Potential Scattering as Opposed to Scattering Associated with Independent Particles in theS-Matrix Theory of Strong Interactions

Abstract

A definition of a relativistic generalized potential is given, suitable at arbitrary energies for a pair of particles whose elastic scattering amplitude satisfies the Mandelstam representation. It is shown that the generalized potential plays a role in the dynamics analogous to that of the ordinary nonrelativistic potential in a Schrödinger equation and determines the scattering to the same extent. Below the threshold for inelastic processes the generalized potential is real and its energy dependence in the elastic region is expected for certain particle combinations (such as the nucleon-nucleon) to be weak. In such cases one may uniquely define, for use in the Schrödinger equation, an energy-independent ordinary potential that coincides with the potential of Charap and Fubini. In general, when the potential is complex and energy-dependent the dynamical problem involves iteration of an integral equation deduced by Mandelstam.

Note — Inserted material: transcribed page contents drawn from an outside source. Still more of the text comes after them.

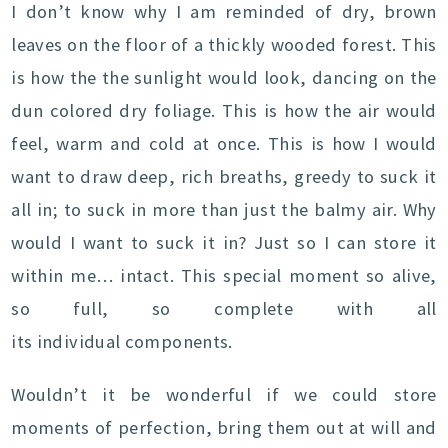
I don’t know why I am reminded of dry, brown
leaves on the floor of a thickly wooded forest. This
is how the the sunlight would look, dancing on the
dun colored dry foliage. This is how the air would
feel, warm and cold at once. This is how I would
want to draw deep, rich breaths, greedy to suck it
all in; to suck in more than just the balmy air. Why
would I want to suck it in? Just so I can store it
within me… intact. This special moment so alive,
so full, so complete with all
its individual components.
Wouldn’t it be wonderful if we could store
moments of perfection, bring them out at will and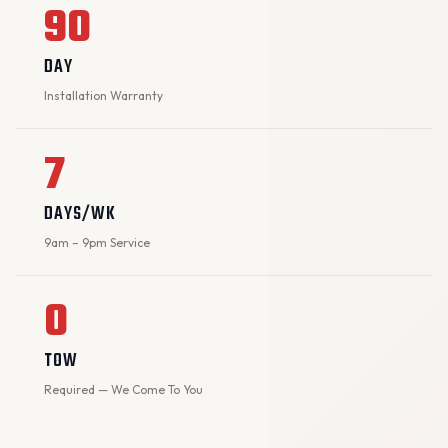
90
DAY
Installation Warranty
7
DAYS/WK
9am – 9pm Service
0
TOW
Required — We Come To You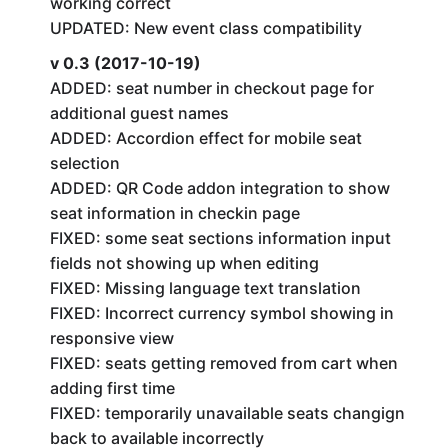
working correct
UPDATED: New event class compatibility
v 0.3 (2017-10-19)
ADDED: seat number in checkout page for
additional guest names
ADDED: Accordion effect for mobile seat
selection
ADDED: QR Code addon integration to show
seat information in checkin page
FIXED: some seat sections information input
fields not showing up when editing
FIXED: Missing language text translation
FIXED: Incorrect currency symbol showing in
responsive view
FIXED: seats getting removed from cart when
adding first time
FIXED: temporarily unavailable seats changign
back to available incorrectly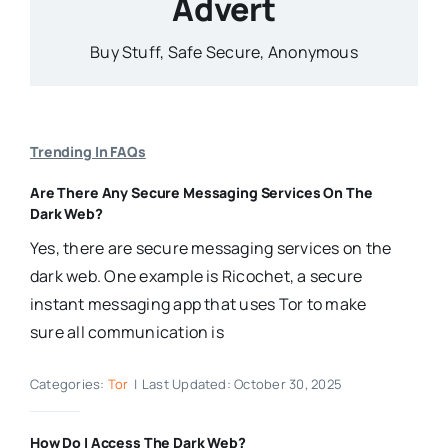
Advert
Buy Stuff, Safe Secure, Anonymous
Trending In FAQs
Are There Any Secure Messaging Services On The
Dark Web?
Yes, there are secure messaging services on the
dark web. One example is Ricochet, a secure
instant messaging app that uses Tor to make
sure all communication is
Categories:
Tor
|
Last Updated: October 30, 2025
How Do I Access The Dark Web?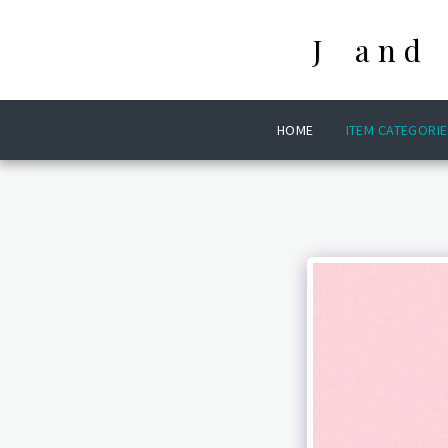
J and
HOME
ITEM CATEGORIE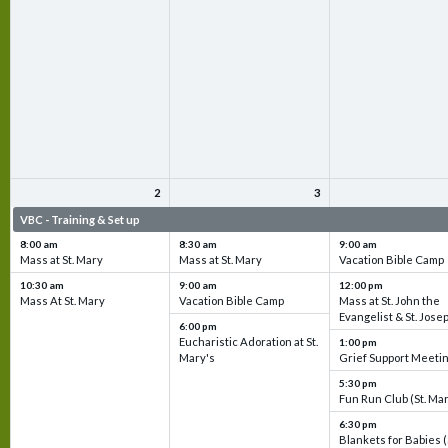
2
3
VBC - Training & Set up
VBC - Training & Set up
VBC - Training & Set 
8:00 am
8:30 am
9:00 am
Mass at St. Mary
Mass at St. Mary
Vacation Bible Camp
10:30 am
9:00 am
12:00 pm
Mass At St. Mary
Vacation Bible Camp
Mass at St. John the
Evangelist & St. Jose
6:00 pm
Eucharistic Adoration at St.
1:00 pm
Mary's
Grief Support Meeti
5:30 pm
Fun Run Club (St. Ma
6:30 pm
Blankets for Babies (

The generalized potential may be decomposed according to range and it is shown that keeping only the long- and medium-range parts, corresponding to transfer of one or two particles, is almost equivalent to the "strip approximation." Finally, a general definition is given of "pure potential scattering" as opposed to scattering associated with "independent" particles, either stable or unstable, and a variety of experimental situations are discussed with respect to this distinction, which is shown to be susceptible to experimental test.